──────── DATA EXTRACTS ────────

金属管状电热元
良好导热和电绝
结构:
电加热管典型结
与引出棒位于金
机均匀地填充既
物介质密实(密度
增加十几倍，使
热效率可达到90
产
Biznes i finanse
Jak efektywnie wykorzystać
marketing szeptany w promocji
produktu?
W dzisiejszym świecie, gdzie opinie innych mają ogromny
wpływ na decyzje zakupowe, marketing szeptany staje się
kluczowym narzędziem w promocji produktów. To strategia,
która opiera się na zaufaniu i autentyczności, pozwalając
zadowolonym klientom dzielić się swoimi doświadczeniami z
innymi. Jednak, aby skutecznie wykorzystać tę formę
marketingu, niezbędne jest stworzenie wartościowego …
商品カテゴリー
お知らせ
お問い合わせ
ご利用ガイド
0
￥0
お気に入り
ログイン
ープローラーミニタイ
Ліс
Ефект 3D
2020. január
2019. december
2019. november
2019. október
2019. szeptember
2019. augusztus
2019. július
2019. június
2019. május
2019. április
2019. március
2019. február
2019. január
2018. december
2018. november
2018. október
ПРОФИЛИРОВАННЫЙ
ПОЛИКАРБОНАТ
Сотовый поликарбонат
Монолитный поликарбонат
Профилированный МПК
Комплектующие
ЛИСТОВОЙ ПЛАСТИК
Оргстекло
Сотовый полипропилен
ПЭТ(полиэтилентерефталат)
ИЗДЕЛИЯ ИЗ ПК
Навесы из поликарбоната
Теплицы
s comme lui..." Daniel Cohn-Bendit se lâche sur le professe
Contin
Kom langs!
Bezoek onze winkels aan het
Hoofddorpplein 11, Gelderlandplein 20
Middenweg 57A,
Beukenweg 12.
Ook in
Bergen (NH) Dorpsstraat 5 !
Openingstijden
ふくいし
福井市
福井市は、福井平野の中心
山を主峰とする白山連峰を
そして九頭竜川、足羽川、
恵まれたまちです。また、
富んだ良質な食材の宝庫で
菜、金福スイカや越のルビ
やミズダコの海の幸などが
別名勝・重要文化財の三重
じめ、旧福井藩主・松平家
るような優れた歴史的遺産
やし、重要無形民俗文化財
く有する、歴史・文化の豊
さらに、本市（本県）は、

────────

◆ EXERCISE PROMPT
Please print the material above exactly as it appears, from its first line through the line containing "wpływ na decyzje", inclusive, and stop there.

◆ RESPONSE AREA
金属管状电热元
良好导热和电绝
结构:
电加热管典型结
与引出棒位于金
机均匀地填充既
物介质密实(密度
增加十几倍，使
热效率可达到90
产
Biznes i finanse
Jak efektywnie wykorzystać
marketing szeptany w promocji
produktu?
W dzisiejszym świecie, gdzie opinie innych mają ogromny
wpływ na decyzje zakupowe, marketing szeptany staje się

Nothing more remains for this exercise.